One important financial decision to make during residency is whether to defer student loan repayments or to start paying them in order to accumulate less interest over time.
Living on a resident’s salary requires budgeting, which can be aided by using free online budgeting tools available.
Residents should start putting money in their retirement funds as soon as they can to reap the benefits of their growth.
Residency represents a transitional financial period during which you are neither borrowing to subsidize a medical education nor being compensated at the level of an attending physician.
The AMA reports that the average first-year resident makes about $60,000 a year. Although resident salaries increase with each post-graduate year, this pay increase is determined by the institution—regardless of specialty. Residents may want to give some thought to the following financial insights.
Managing student loans
According to the Federal Student Aid (FSA) website, student loan payments remain paused until the US Department of Education is allowed to implement the debt relief program or the attached litigation is resolved. Once the litigation is resolved, payments will restart 60 days later. Alternatively, if the debt relief program has not been implemented and the litigation remains unresolved by June 30, 2023, payments will restart 60 days later. In other words, the latest that student loan repayments will resume is on August 29, 2023.
COVID-19 Emergency Relief and the FSA paused payments on March 30, 2020, making student loans an optional burden. This COVID-19 reprieve, however, was never meant to be permanent.
On the bright side, residents have plenty of time to reconcile their loans and servicers. Offering some sound advice on the topic, the Association of American Medical Colleges (AAMC) suggests the following:
Visit the FSA website to review and download your loan portfolio, determine who your loan servicers are, and find out your repayment dates.

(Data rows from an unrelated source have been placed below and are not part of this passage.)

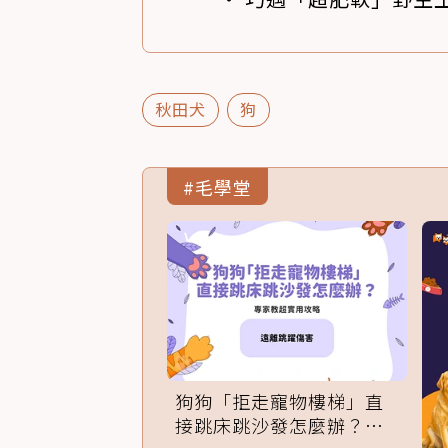
秋田犬
狗
#毛學堂
狗狗「拒走寵物樓梯」直
接跳床跳沙發怎麼辦？專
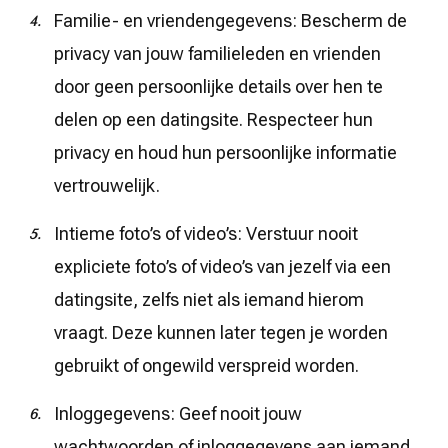
Familie- en vriendengegevens: Bescherm de
privacy van jouw familieleden en vrienden
door geen persoonlijke details over hen te
delen op een datingsite. Respecteer hun
privacy en houd hun persoonlijke informatie
vertrouwelijk.
Intieme foto’s of video’s: Verstuur nooit
expliciete foto’s of video’s van jezelf via een
datingsite, zelfs niet als iemand hierom
vraagt. Deze kunnen later tegen je worden
gebruikt of ongewild verspreid worden.
Inloggegevens: Geef nooit jouw
wachtwoorden of inloggegevens aan iemand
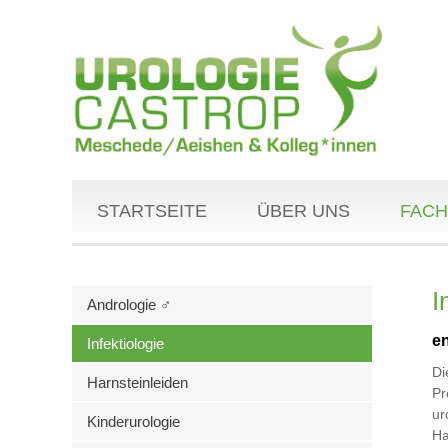
STARTSEITE
ÜBER UNS
FACH
I
Andrologie ♂
en
Infektiologie
Di
Harnsteinleiden
Pr
ur
Kinderurologie
Ha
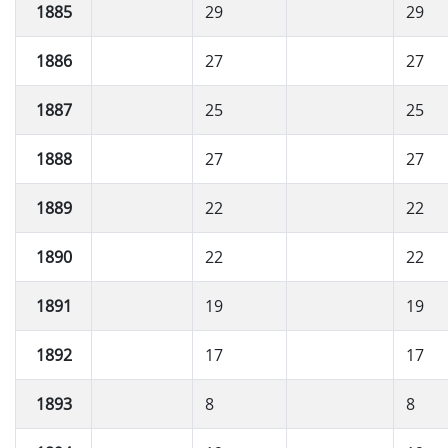
1885
29
29
1886
27
27
1887
25
25
1888
27
27
1889
22
22
1890
22
22
1891
19
19
1892
17
17
1893
8
8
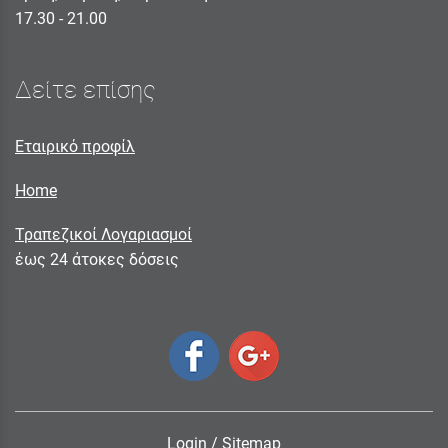
17.30 - 21.00
Δείτε επίσης
Εταιρικό προφίλ
Home
Τραπεζικοί Λογαριασμοί
έως 24 άτοκες δόσεις
Login
/
Sitemap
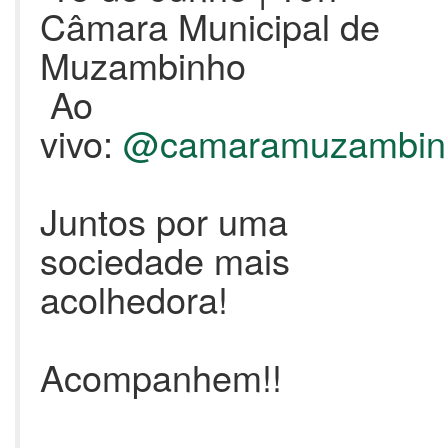
Câmara Municipal de
Muzambinho
Ao
vivo:
@camaramuzambin
Juntos por uma
sociedade mais
acolhedora!
Acompanhem!!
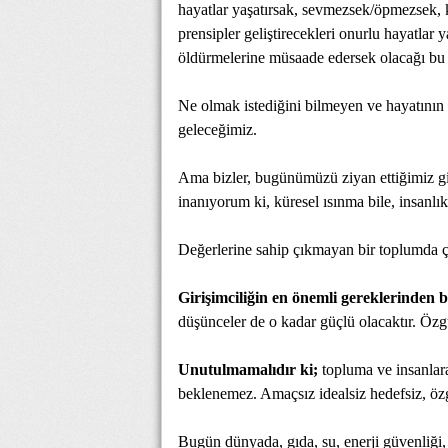
hayatlar yaşatırsak, sevmezsek/öpmezsek,
prensipler geliştirecekleri onurlu hayatlar
öldürmelerine müsaade edersek olacağı bu 
Ne olmak istediğini bilmeyen ve hayatının m
geleceğimiz.
Ama bizler, bugünümüzü ziyan ettiğimiz g
inanıyorum ki, küresel ısınma bile, insanl
Değerlerine sahip çıkmayan bir toplumda ç
Girişimciliğin en önemli gereklerinden b
düşünceler de o kadar güçlü olacaktır. Özgü
Unutulmamalıdır ki;
topluma ve insanlar
beklenemez. Amaçsız idealsiz hedefsiz, ö
Bugün dünyada, gıda, su, enerji güvenliği, d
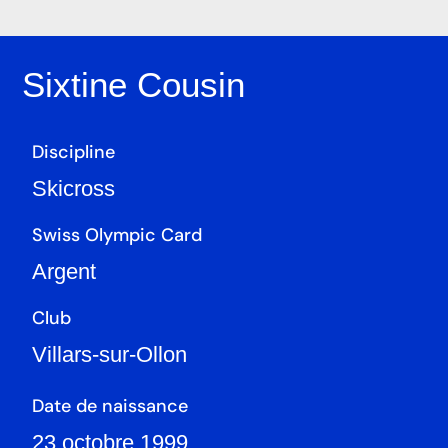
Sixtine Cousin
Discipline
Skicross
Swiss Olympic Card
Argent
Club
Villars-sur-Ollon
Date de naissance
23 octobre 1999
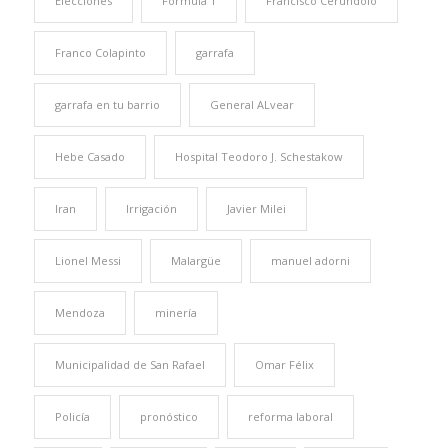
Elecciones
Formula 1
Francisco Cerúndolo
Franco Colapinto
garrafa
garrafa en tu barrio
General ALvear
Hebe Casado
Hospital Teodoro J. Schestakow
Iran
Irrigación
Javier Milei
Lionel Messi
Malargüe
manuel adorni
Mendoza
minería
Municipalidad de San Rafael
Omar Félix
Policía
pronóstico
reforma laboral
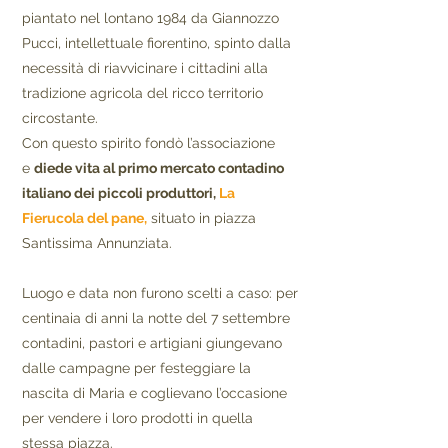
piantato nel lontano 1984 da Giannozzo
Pucci, intellettuale fiorentino, spinto dalla
necessità di riavvicinare i cittadini alla
tradizione agricola del ricco territorio
circostante.
Con questo spirito fondò l’associazione
e
diede vita al primo mercato contadino
italiano dei piccoli produttori,
La
Fierucola del pane,
situato in piazza
Santissima Annunziata.
Luogo e data non furono scelti a caso: per
centinaia di anni la notte del 7 settembre
contadini, pastori e artigiani giungevano
dalle campagne per festeggiare la
nascita di Maria e coglievano l’occasione
per vendere i loro prodotti in quella
stessa piazza.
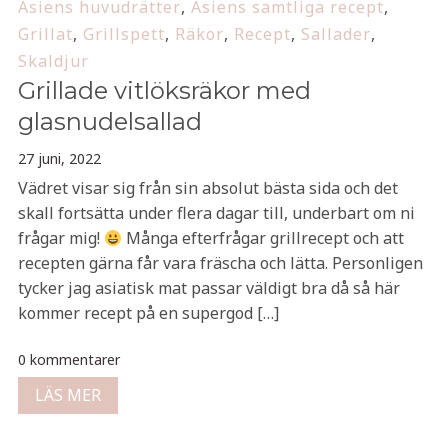
Asiens huvudrätter
,
Asiens samtliga recept
,
Grillat
,
Grillspett
,
Räkor
,
Recept
,
Sallader
,
Skaldjur
Grillade vitlöksräkor med
glasnudelsallad
27 juni, 2022
Vädret visar sig från sin absolut bästa sida och det
skall fortsätta under flera dagar till, underbart om ni
frågar mig!
Många efterfrågar grillrecept och att
recepten gärna får vara fräscha och lätta. Personligen
tycker jag asiatisk mat passar väldigt bra då så här
kommer recept på en supergod […]
0 kommentarer
LÄS MER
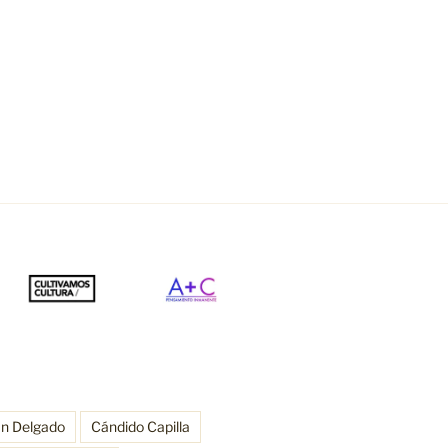
an Delgado
Cándido Capilla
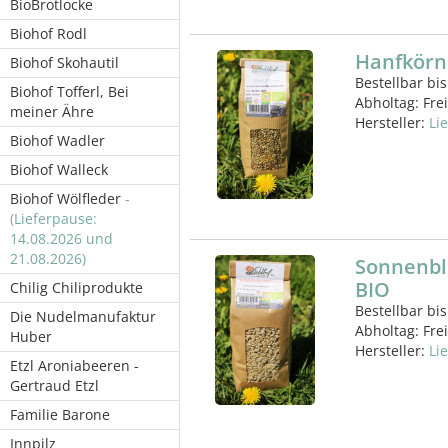
BioBrotlocke
Biohof Rodl
Hanfkörne
Biohof Skohautil
Bestellbar bis
Biohof Tofferl, Bei
Abholtag:
Fre
meiner Ähre
Hersteller:
Li
Biohof Wadler
Biohof Walleck
Biohof Wölfleder
-
(Lieferpause:
14.08.2026 und
21.08.2026)
Sonnenbl
BIO
Chilig Chiliprodukte
Bestellbar bis
Die Nudelmanufaktur
Abholtag:
Fre
Huber
Hersteller:
Li
Etzl Aroniabeeren -
Gertraud Etzl
Familie Barone
Innpilz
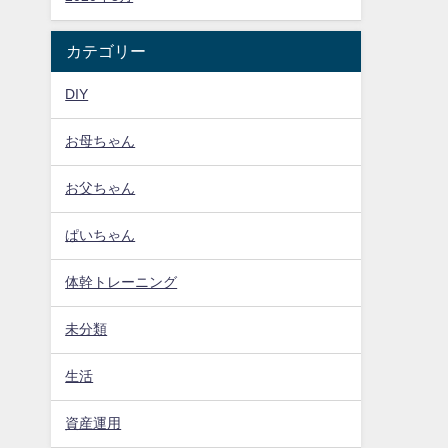
カテゴリー
DIY
お母ちゃん
お父ちゃん
ぱいちゃん
体幹トレーニング
未分類
生活
資産運用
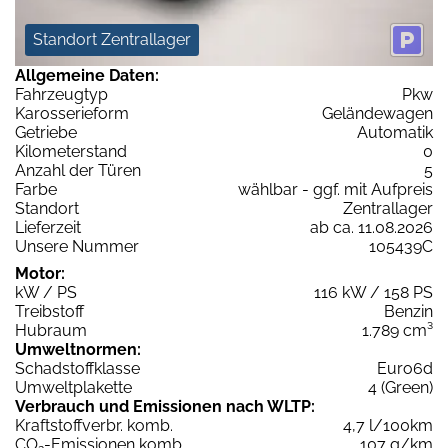
Standort Zentrallager
Allgemeine Daten:
Fahrzeugtyp
Pkw
Karosserieform
Geländewagen
Getriebe
Automatik
Kilometerstand
0
Anzahl der Türen
5
Farbe
wählbar - ggf. mit Aufpreis
Standort
Zentrallager
Lieferzeit
ab ca. 11.08.2026
Unsere Nummer
105439C
Motor:
kW / PS
116 kW / 158 PS
Treibstoff
Benzin
Hubraum
1.789 cm³
Umweltnormen:
Schadstoffklasse
Euro6d
Umweltplakette
4 (Green)
Verbrauch und Emissionen nach WLTP:
Kraftstoffverbr. komb.
4,7 l/100km
CO
-Emissionen komb.
107 g/km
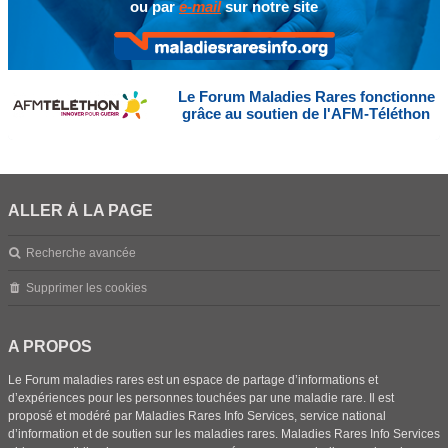
ou par
e-mail
sur notre site
Le Forum Maladies Rares fonctionne
grâce au soutien de l'AFM-Téléthon
ALLER À LA PAGE
Recherche avancée
Supprimer les cookies
A PROPOS
Le Forum maladies rares est un espace de partage d’informations et
d’expériences pour les personnes touchées par une maladie rare. Il est
proposé et modéré par Maladies Rares Info Services, service national
d’information et de soutien sur les maladies rares. Maladies Rares Info Services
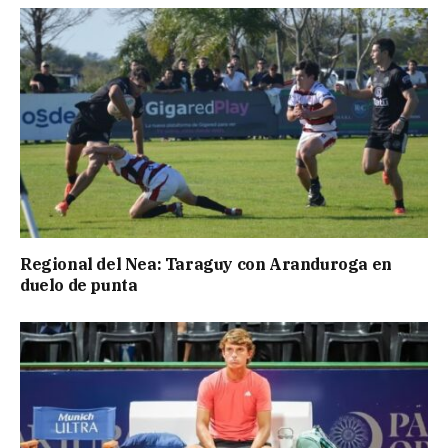
Regional del Nea: Taraguy con Aranduroga en
duelo de punta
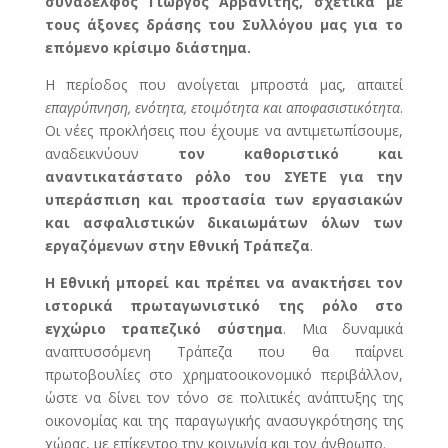
συνάδελφος Γιώργος Αρβανίτης, σχετικά με
τους άξονες δράσης του Συλλόγου μας για το
επόμενο κρίσιμο διάστημα.
Η περίοδος που ανοίγεται μπροστά μας, απαιτεί
επαγρύπνηση, ενότητα, ετοιμότητα και αποφασιστικότητα
.
Οι νέες προκλήσεις που έχουμε να αντιμετωπίσουμε,
αναδεικνύουν
τον καθοριστικό και
αναντικατάστατο ρόλο του ΣΥΕΤΕ για την
υπεράσπιση και προστασία των εργασιακών
και ασφαλιστικών δικαιωμάτων όλων των
εργαζόμενων στην Εθνική Τράπεζα
.
Η Εθνική μπορεί και πρέπει να ανακτήσει τον
ιστορικά πρωταγωνιστικό της ρόλο στο
εγχώριο τραπεζικό σύστημα
. Μια δυναμικά
αναπτυσσόμενη Τράπεζα που θα παίρνει
πρωτοβουλίες στο χρηματοοικονομικό περιβάλλον,
ώστε να δίνει τον τόνο σε πολιτικές ανάπτυξης της
οικονομίας και της παραγωγικής ανασυγκρότησης της
χώρας,
με επίκεντρο την κοινωνία και τον άνθρωπο
.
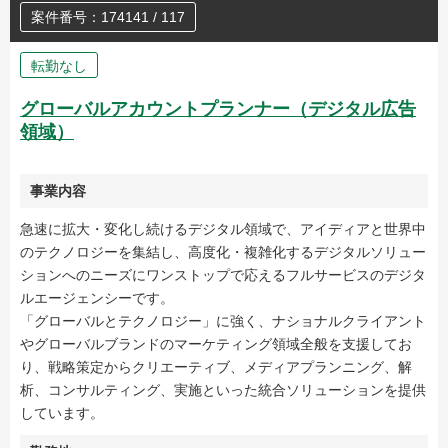
案件番号：174141 / 117
転勤なし
グローバルアカウントプランナー（デジタル広告
領域）
事業内容
急速に拡大・変化し続けるデジタル領域で、アイディアと世界中
のテクノロジーを集結し、高度化・複雑化するデジタルソリュー
ションへのニーズにワンストップで応えるフルサービスのデジタ
ルエージェンシーです。
「グローバルとテクノロジー」に強く、ナショナルクライアント
やグローバルブランドのマーケティング領域全般を支援してお
り、戦略策定からクリエーティブ、メディアプランニング、解
析、コンサルティング、実施といった統合ソリューションを提供
しています。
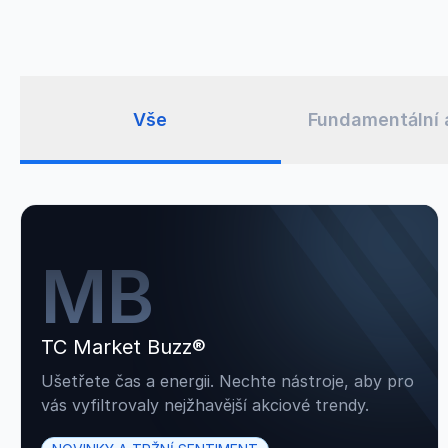
Vše
Fundamentální 
MB
TC Market Buzz®
Ušetřete čas a energii. Nechte nástroje, aby pro
vás vyfiltrovaly nejžhavější akciové trendy.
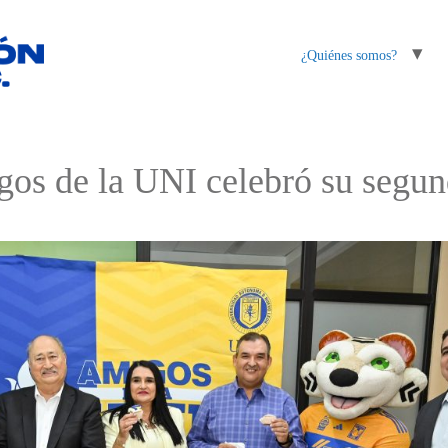
¿Quiénes somos?
gos de la UNI celebró su segun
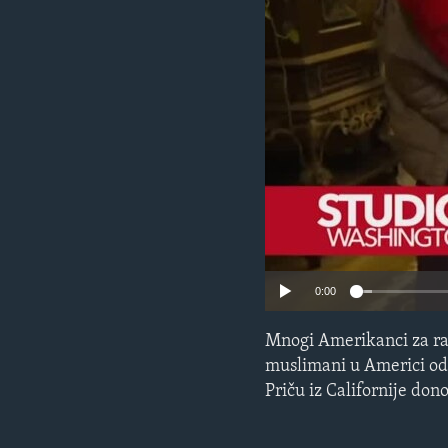
MAGAZIN
O GLASU AMERIKE
0:00
Mnogi Amerikanci za raz
muslimani u Americi odl
Priču iz Californije do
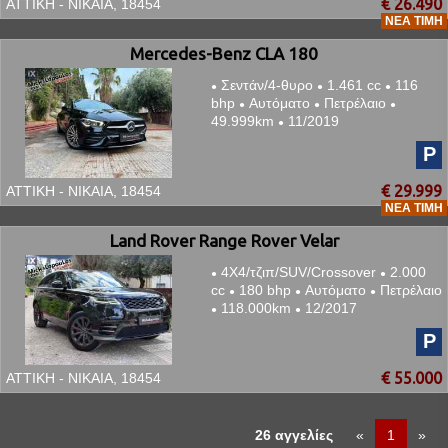
€ 26.490
ΑΤΤΙΚΗ - ΝΙΚΑΙΑ, 18454
ΝΈΑ ΤΙΜΉ
Mercedes-Benz CLA 180
Σεντάν/4-θυρο
1.461 cc
116
●
●
●
bhp
Αυτόματο
Πετρέλαιο
●
●
●
49.999km
11/2019
●
P
€ 29.999
ΑΤΤΙΚΗ - ΝΙΚΑΙΑ, 18454
ΝΈΑ ΤΙΜΉ
Land Rover Range Rover Velar
4Χ4/τζιπ/SUV/Crossover
2.000
●
●
cc
180 bhp
Αυτόματο
Πετρέλαιο
●
●
●
118.000km
12/2017
●
●
P
€ 55.000
ΑΤΤΙΚΗ - ΝΙΚΑΙΑ, 18454
26 αγγελίες
«
1
»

If you can’t pay back your loan during residency due to financial hardship, forbearance is an option (the Mandatory Medical Residency Forbearance). Otherwise, if you choose to start repaying your loans as a resident, thus reducing your total loan burden, consider setting up automatic payments to receive an interest-rate deduction.
Upload your loan portfolio to the MedLoans® Organizer and Calculator (MLOC) to model repayment and postponement scenarios.
Learn about interest capitalization, and consider paying accrued interest before capitalization ensues.
Consider loan consolidation; keep in mind that this step is necessary for certain repayment plans.
Explore possible loan forgiveness via certain federal and public agencies.
Monitor your credit
The AAMC also advises monitoring your credit report to help prevent identity theft. The credit report details outstanding private student loans and other credit obligations.
Ways to boost a credit score include paying bills on time, paying down credit cards, and limiting the number of applications for new credit lines.
To develop your spending plan—which is important for any level of post-graduate physician—the AAMC offers some practical pointers. A first step is to keep track of income and expenses. Once the financial input and output is determined, you can set up a financial plan. Free budgeting software is available on the internet, and these programs can help adjust for profits and losses as needed. One example is the AAMC Financial Wellness program. In addition to offering budgeting software, it also offers tips on milestones such as buying a house or car.
Save for retirement
To a resident, retirement can seem far away. Nonetheless, it’s never too early to prepare for the future. Almost all institutions that sponsor residency programs offer retirement account plans. It’s important to invest a few hundred dollars a month into a 403(b) or 401(K) plan to reap the financial benefits of compound interest.
Another financial strategy is to enlist the services of a financial planner, which may be of particular use to residents who spend substantial time moonlighting. This 1099 income can be allocated to an individual retirement plan. For instance, a SEP-IRA can shield up to $24,000 a year from taxes. Moreover, a Keogh plan can permit up to $35,000 a year in non-taxable investment. Two good low-cost brokerage options are Fidelity and Schwab.
What this means for you
The financial steps made during residency can set a sturdy foundation for your lifelong financial portfolio. Budgeting, loan repayment, and savings represent important aspects of any financial plan. It’s also important to keep your credit score high by paying bills on time and limiting new credit inquiries. For physicians able to save more, it may be a good idea to enlist the aid of a financial planner.